IAPA: Criminal Violence, Hostile Governments Are Muzzling Hemisphere's Press

IAPA: Criminal Violence, Hostile Governments Are Muzzling Hemisphere's Press

By Mark Fitzgerald

Published: October 17, 2007 11:00 AM ET

MIAMI Organized crime, unpunished assassinations of journalists, and an
increasing number of national leaders hostile to the press are muzzling
freedom of expression throughout the hemisphere, the Inter American
Press Association declared Tuesday.

In a concluding statement for its annual meeting, IAPA accused
Venezuelan President Hugo Chavez as committing the "worst abuses"
against press freedom in the six months since the group last met. IAPA
condemned Chavez specifically for closing the independent Radio Caracas
Television station, and confiscating its 48 repeater stations and
transmitters to establish a government-run channel.

IAPA noted that in the last six months nine journalists -- including
Oakland (Calif.) Post Editor Chauncey Bailey -- were murdered because of
their work.

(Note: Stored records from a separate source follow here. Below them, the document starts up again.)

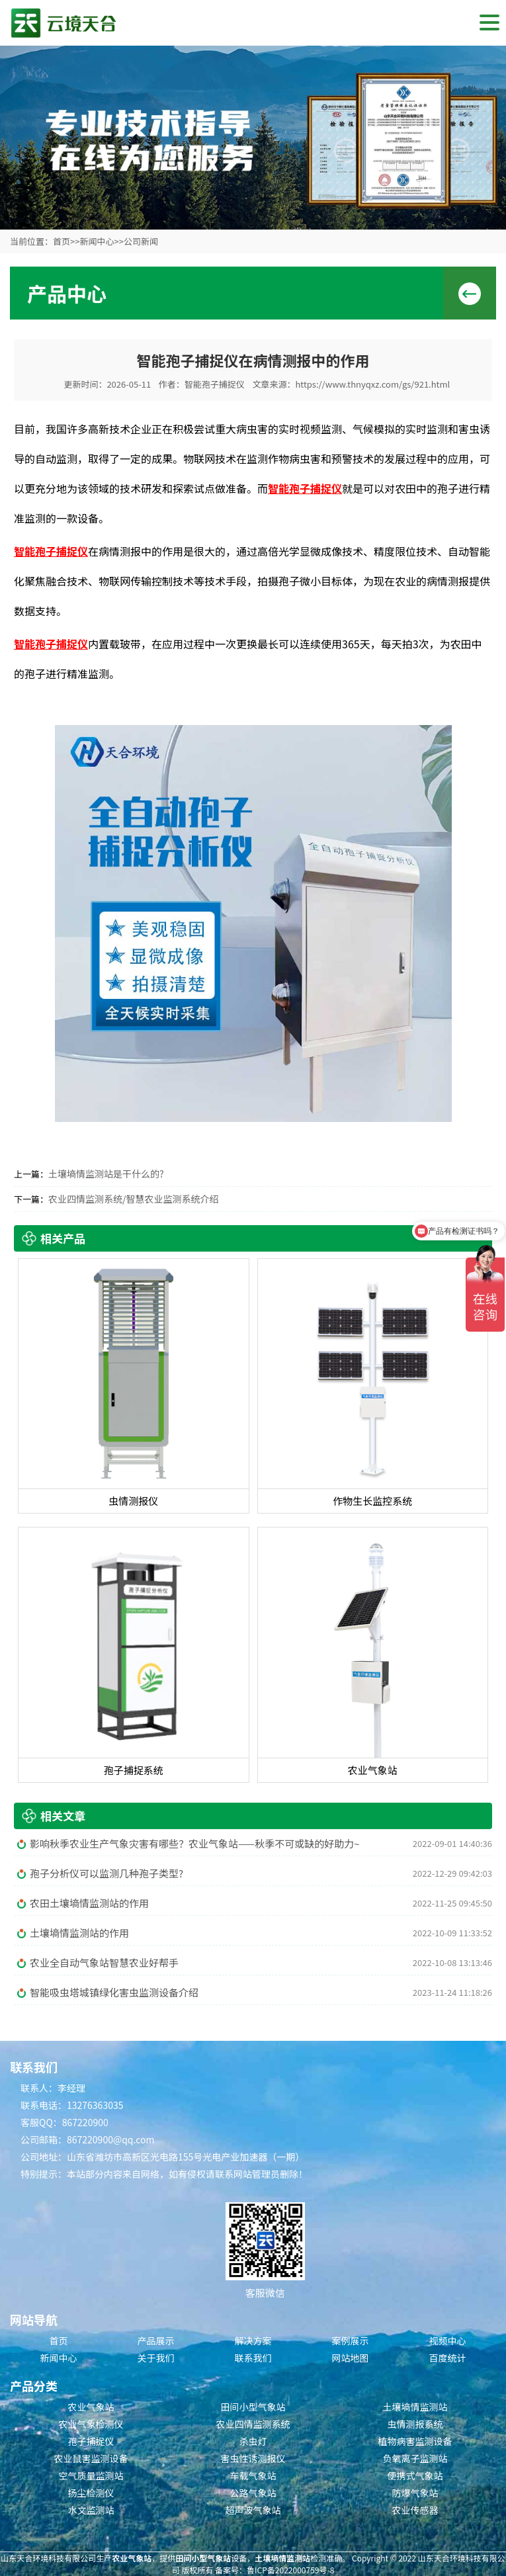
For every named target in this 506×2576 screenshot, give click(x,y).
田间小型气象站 (252, 2406)
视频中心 (447, 2340)
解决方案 (253, 2340)
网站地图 (350, 2357)
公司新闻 (141, 241)
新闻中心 (96, 241)
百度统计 (447, 2357)
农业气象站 (90, 2406)
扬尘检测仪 (90, 2492)
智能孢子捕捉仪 (215, 384)
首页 (61, 241)
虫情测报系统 (415, 2423)
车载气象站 (253, 2475)
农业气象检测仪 (90, 2423)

Three circulation workers for a newspaper in Oaxaca, Mexico,
were also slaughtered, apparently by a local drug trafficking gang
angered by the paper's reporting.

"There are still obstacles to freedom of the press, of information, and
of expression in many hemispheric countries," said the statement adopted
at the General Assembly. "Journalists experience physical and
psychological violence, government harassment, and all kinds of legal
attacks that induce them to censor themselves."

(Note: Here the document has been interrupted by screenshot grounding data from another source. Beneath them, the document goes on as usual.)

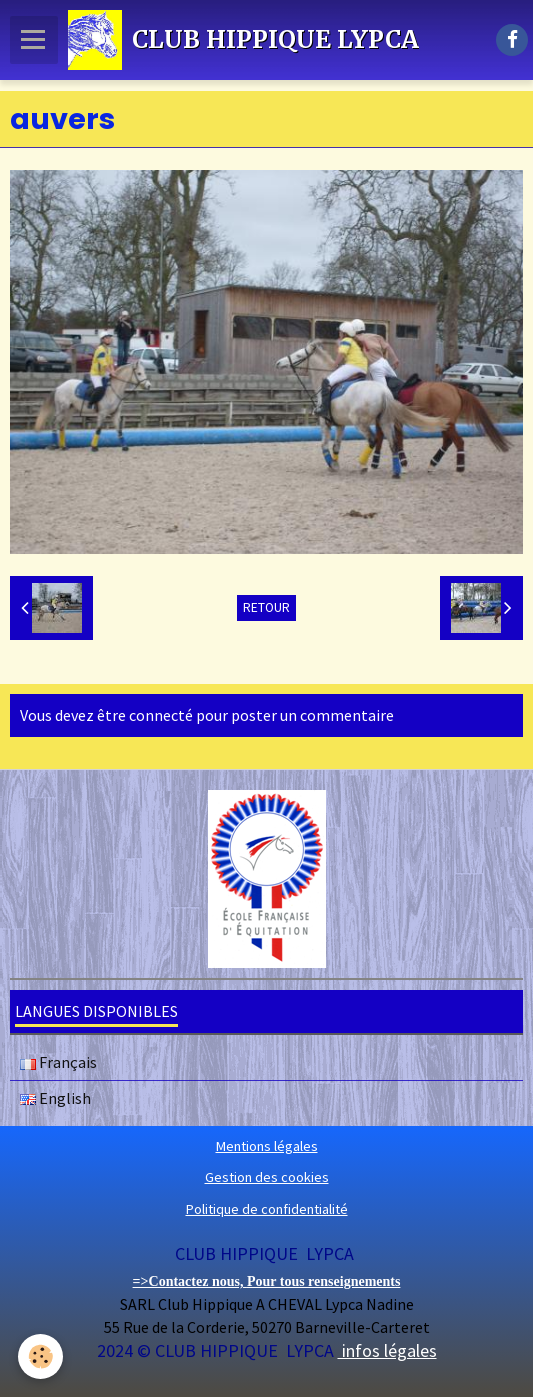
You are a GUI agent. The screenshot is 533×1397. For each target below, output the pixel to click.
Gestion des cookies (267, 1177)
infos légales (387, 1350)
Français (58, 1062)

IAPA singled out Mexico as a nation where killers of journalists are
able to act with near-complete impunity.

The Miami-based press freedom group also expressed alarm at the growing
practice of using the allocation of government advertising to punish or
reward newspapers. "The governments of Argentina, Aruba, Ecuador,
Guyana, Mexico, Nicaragua, Uruguay, and Venezuela all use government
advertising as a way to pressure the media," it said.

The IAPA declaration also condemned Cuba, where it notes that 27
independent journalists remain in jail because of their work, several of
them "gravely ill."

"The situation in Cuba is still alarming after 48 years of dictatorship
with no signs of a democratic transition," IAPA said.